We were talking about rational agents as a framework, and the idea is that all these

algorithms we're learning technically need to live somewhere.

What kind of ideas we just kind of package them in an intelligent agent, and the agents are things that can sense an environment.

Yes?

Pardon me?

Yes, that was Matrix.

Did I use the wrong chat?

Ah, okay, yeah, well, you will eventually.

There are lots of experts who have access.

Okay, so, there we go.

And we talked about agents being rational and all of those kind of things.

Those are the things, of course, that are in the quiz.

And the last thing we really did was we talked about kinds of environments because these kinds of environments actually determine what agents are successful in them.
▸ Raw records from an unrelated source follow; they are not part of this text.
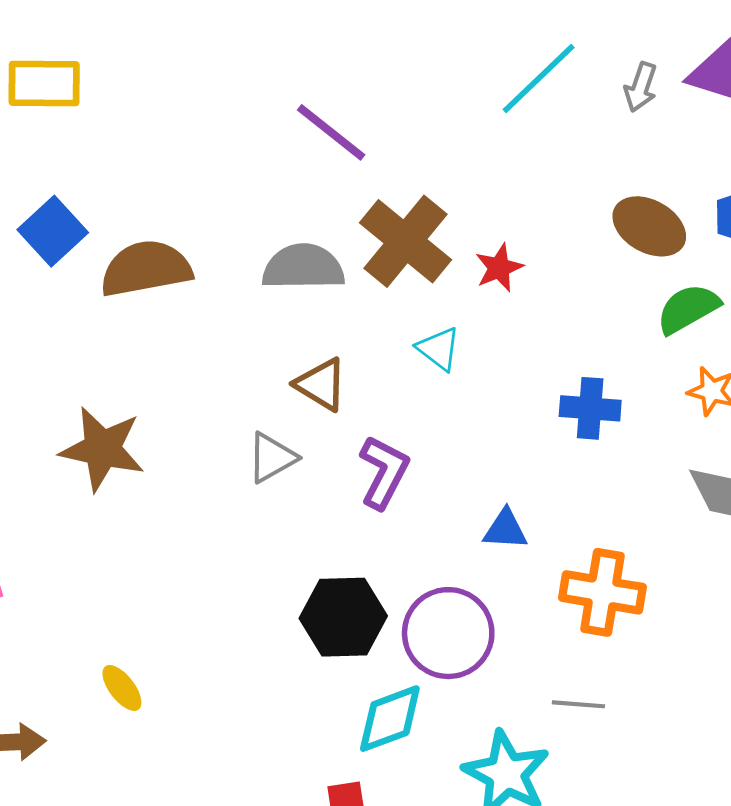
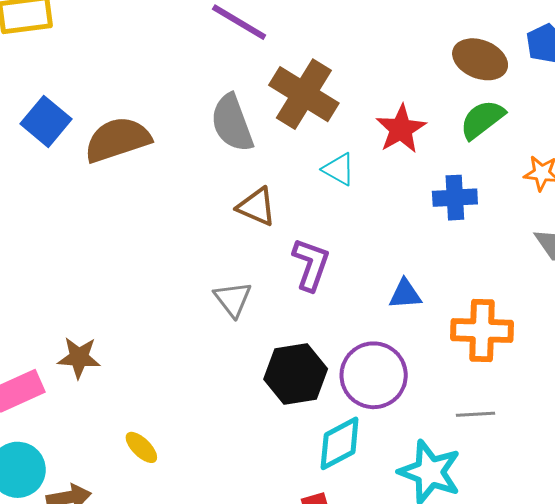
gray semicircle: (303, 267) -> (232, 123), turned -102
red star: (499, 268) -> (401, 129), moved, size x1.4
green semicircle: (688, 309) -> (482, 119), moved
brown star: (102, 449) -> (79, 358), moved, size x0.7
gray triangle: (272, 458) -> (233, 299), moved, turned -30

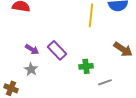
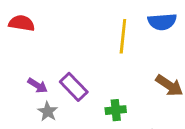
gray star: (31, 69) -> (48, 112), moved

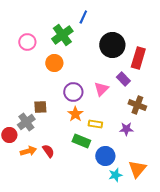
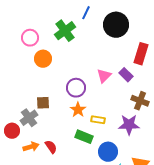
black circle: (112, 45) -> (116, 25), moved
orange circle: (54, 63) -> (43, 59), moved
pink triangle: (101, 89) -> (104, 76), moved
purple star: (126, 129) -> (129, 125), size x1.5

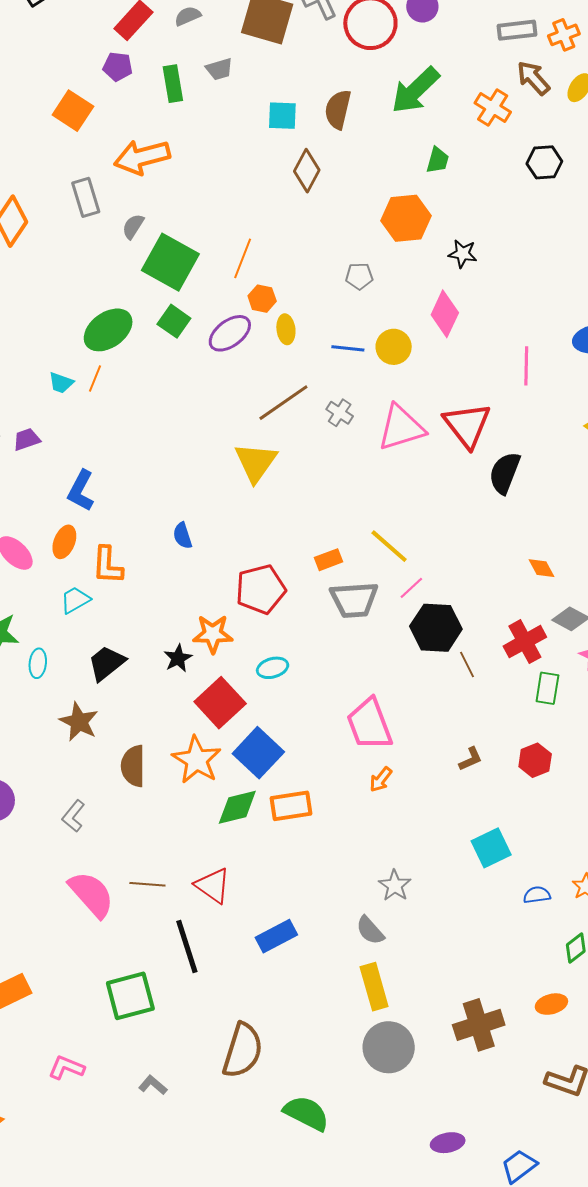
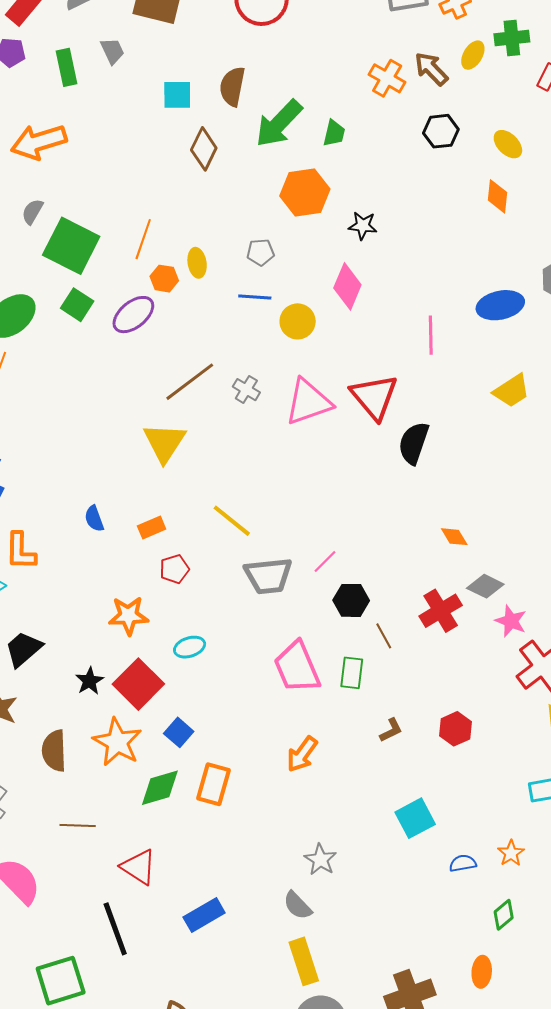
gray trapezoid: (219, 69) -> (112, 51), turned -96
brown arrow: (533, 78) -> (431, 69), moved
green arrow: (415, 90) -> (279, 123), moved
yellow ellipse: (286, 329) -> (197, 263), moved
blue line: (348, 348) -> (255, 297), moved
yellow line: (389, 546) -> (232, 521), moved
orange rectangle: (329, 560) -> (152, 528), moved
red pentagon: (261, 589) -> (174, 569), size x0.6
black hexagon: (436, 628) -> (351, 600), size x0.7
black star: (178, 658) -> (90, 681), moved
green rectangle: (547, 688) -> (352, 673), moved
pink trapezoid: (369, 724) -> (297, 667), moved
blue square: (258, 753) -> (179, 732), size x0.6
orange arrow: (381, 779) -> (302, 754), size x1.4
orange rectangle: (291, 806) -> (214, 784), turned -63
brown line: (147, 884) -> (78, 825), moved
orange ellipse: (551, 1004) -> (482, 972), turned -68

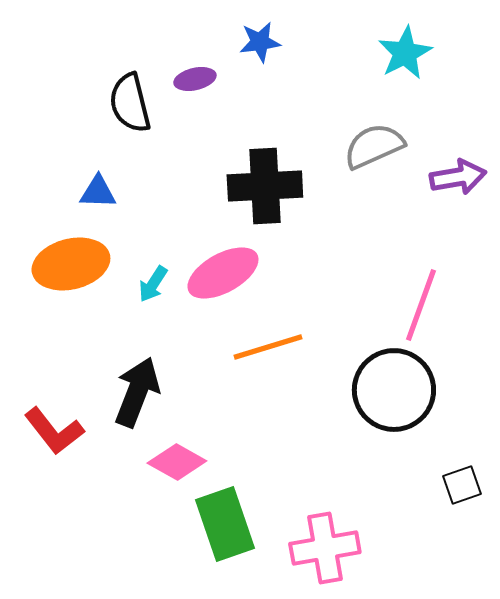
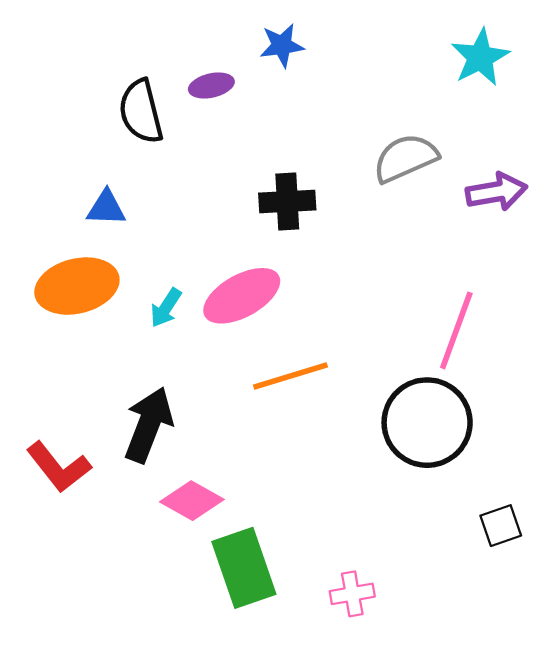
cyan star: (405, 53) -> (480, 57), moved
black cross: (265, 186) -> (287, 201), size x0.7
pink cross: (325, 548) -> (352, 594), size x0.6

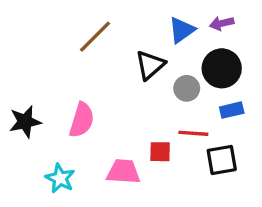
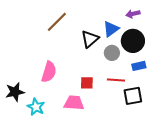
blue triangle: (182, 30) -> (111, 29), moved
black star: (25, 122) -> (15, 92), moved
red square: (160, 152) -> (87, 83), moved

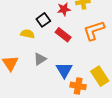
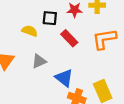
black square: (43, 20) -> (50, 18), turned 32
blue triangle: (64, 70) -> (64, 78), turned -30

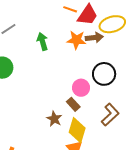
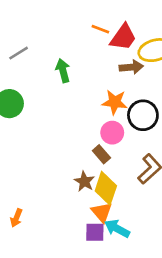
orange star: (76, 40) -> (115, 102), moved
brown star: (54, 119) -> (84, 181), moved

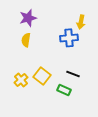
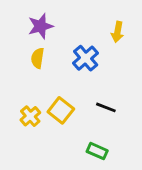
blue cross: (69, 38) -> (86, 58), moved, turned -36
green rectangle: (64, 90) -> (97, 151), moved

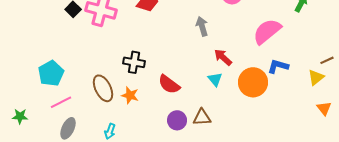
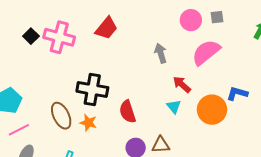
pink semicircle: (267, 31) -> (206, 52), moved
black cross: (134, 62) -> (92, 89), size x1.4
red semicircle: (169, 84) -> (128, 112), turned 35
Remember, rationality was about being successful, being maximally successful in expectation in a particular environment.

It depends on the agent design, how successful you can be.

If you design an agent that is essentially going to be a bunny, and you forget the legs, and the world has foxes, probably not very successful.

The sensors, the actuators, and the environment, they all have to fit to actually make your agent design work well.

So, we need to understand the environment, and there are a couple of dimensions in which we can classify the environment.

We've looked at them, observability, actually, are there things that are hidden from the agent and the agent cannot know?

If yes, life is more complicated.

Deterministic versus stochastic environments.

Do all of your actions actually work out?

Episodic or dynamic or semi-dynamic and discrete and single agent and so on environments.

Okay, so lots of new words, and we looked at a couple of examples.

In extension to what I told you last time, you have to take these examples with a grain of salt.

Somebody asked about this, what?

Chess is deterministic, and it really depends on whether you think of chess as being single agent.

If it's single agent and the kind of opponent melts into the environment, then of course it's non-deterministic.

You sometimes don't win.

Or if you think of it as a two-player game, then really determinism is really of whether your actions are successful.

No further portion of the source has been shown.